Record extracts Start Marker

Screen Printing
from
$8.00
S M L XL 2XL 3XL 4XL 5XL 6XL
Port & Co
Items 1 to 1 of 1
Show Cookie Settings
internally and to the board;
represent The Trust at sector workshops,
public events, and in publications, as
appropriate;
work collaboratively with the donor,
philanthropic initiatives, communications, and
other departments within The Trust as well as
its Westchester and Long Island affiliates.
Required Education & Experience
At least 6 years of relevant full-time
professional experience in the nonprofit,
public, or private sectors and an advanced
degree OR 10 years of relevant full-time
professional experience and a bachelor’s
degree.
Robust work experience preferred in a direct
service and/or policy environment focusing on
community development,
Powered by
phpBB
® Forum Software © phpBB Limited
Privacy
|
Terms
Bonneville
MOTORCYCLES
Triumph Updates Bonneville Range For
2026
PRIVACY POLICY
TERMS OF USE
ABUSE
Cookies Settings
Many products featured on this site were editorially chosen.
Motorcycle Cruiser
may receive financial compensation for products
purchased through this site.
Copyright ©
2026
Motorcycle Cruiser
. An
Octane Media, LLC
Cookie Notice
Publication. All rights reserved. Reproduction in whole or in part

Record extracts End Marker
Record extracts Start Marker

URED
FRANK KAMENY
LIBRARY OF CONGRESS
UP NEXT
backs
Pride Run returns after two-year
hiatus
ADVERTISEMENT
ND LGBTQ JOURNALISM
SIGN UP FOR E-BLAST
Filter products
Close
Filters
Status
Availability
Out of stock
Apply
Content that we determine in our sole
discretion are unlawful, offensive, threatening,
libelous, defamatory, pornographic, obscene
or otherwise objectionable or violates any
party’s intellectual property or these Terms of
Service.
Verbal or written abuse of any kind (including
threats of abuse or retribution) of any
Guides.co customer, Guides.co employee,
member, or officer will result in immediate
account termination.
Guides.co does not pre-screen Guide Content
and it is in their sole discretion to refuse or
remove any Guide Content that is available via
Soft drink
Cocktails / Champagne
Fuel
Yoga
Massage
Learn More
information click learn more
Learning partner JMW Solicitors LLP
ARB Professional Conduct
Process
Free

Record extracts End Marker

**Your assignment**
The answer is the run of lines above from the line containing "professional experience and a bachelor’s" through the line containing "Publication. All rights", copied exactly and alone.

**Answer box**
professional experience and a bachelor’s
degree.
Robust work experience preferred in a direct
service and/or policy environment focusing on
community development,
Powered by
phpBB
® Forum Software © phpBB Limited
Privacy
|
Terms
Bonneville
MOTORCYCLES
Triumph Updates Bonneville Range For
2026
PRIVACY POLICY
TERMS OF USE
ABUSE
Cookies Settings
Many products featured on this site were editorially chosen.
Motorcycle Cruiser
may receive financial compensation for products
purchased through this site.
Copyright ©
2026
Motorcycle Cruiser
. An
Octane Media, LLC
Cookie Notice
Publication. All rights reserved. Reproduction in whole or in part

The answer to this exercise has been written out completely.